The difference to a central bank in a paper money system is this: if a bank has a claim against the central bank the central bank only can get rid of its debt with a physical delivery of bank notes to a bank. There the abstraction principle applies as well: a claim against a central bank is settled only if the object of obligation is handed over. This is the only! way how paper money arrives in the economy. A speciality with central bank payment is this: a payment of a central bank is a change in the liability side of their balance sheet, because the central bank now has less obligations (because of the hand over of paper money) and an increase of the reminder position 'emitted bank notes'. This contradicts directly the widespread misbelief, that central bank notes are obligations of the central bank (which was true in times of the gold standard long ago). The opposite is nowadays fact: with a delivery of central bank notes the central bank is less indebted than before. This liability turnover (Passivtausch) has nothing comparable at commercial banks, because they have to pay in a (asset-) standard, which they cannot create by themselves therefore a payment there is a reduction of their balance sheet - less obligations and less assets. (If the receiving bank credits the due amount of money the volume of the balance sheet do not change, nevertheless the seller got his additional right of disposition over his money and the not transferring bank is indebted as before.)

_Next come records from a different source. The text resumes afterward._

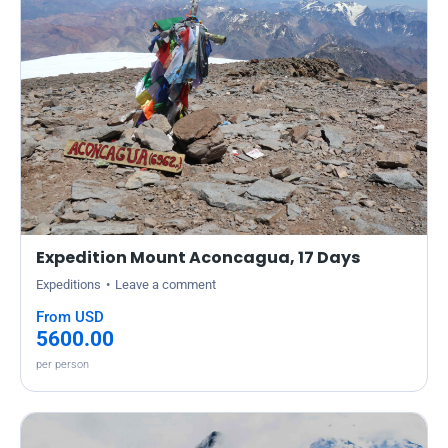
Expedition Mount Aconcagua, 17 Days
Expeditions
Leave a comment
From USD
5600.00
per person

What can be learned from that? At most, that the claim on money and central bank money (proper?) are not controversial sides, but only the opposite sides of the 'same coin' of a legal currency system. The different viewpoints are due to different theoretical approaches (which address only one side of the phenomenon 'money') and not inherent in the subject of money itself. Therefore a structured thinking about contract obligation on the one hand and contract fulfillment on the other side especially in the case of money unveils this controversy as a classical 'glass bead game' (Glasperlenspiel) where the opponents look just only through their own hourglass of theory. In short: the banking position talks about claims (Verpflichtungsgeschäft) while the currency position insists that money has to be an asset, which comes due, when a claim is to be fulfilled (Verfügungsgeschäft). The abstraction principle makes clear, that every business transaction consists of both dimensions - if not, no transaction could ever be settled!

In effect, the currency/ banking controversy is a result of filthy reasoning. Structured thinking makes clear, that there is a reasonable way of thinking where the contradictions between both positions can safely be ignored.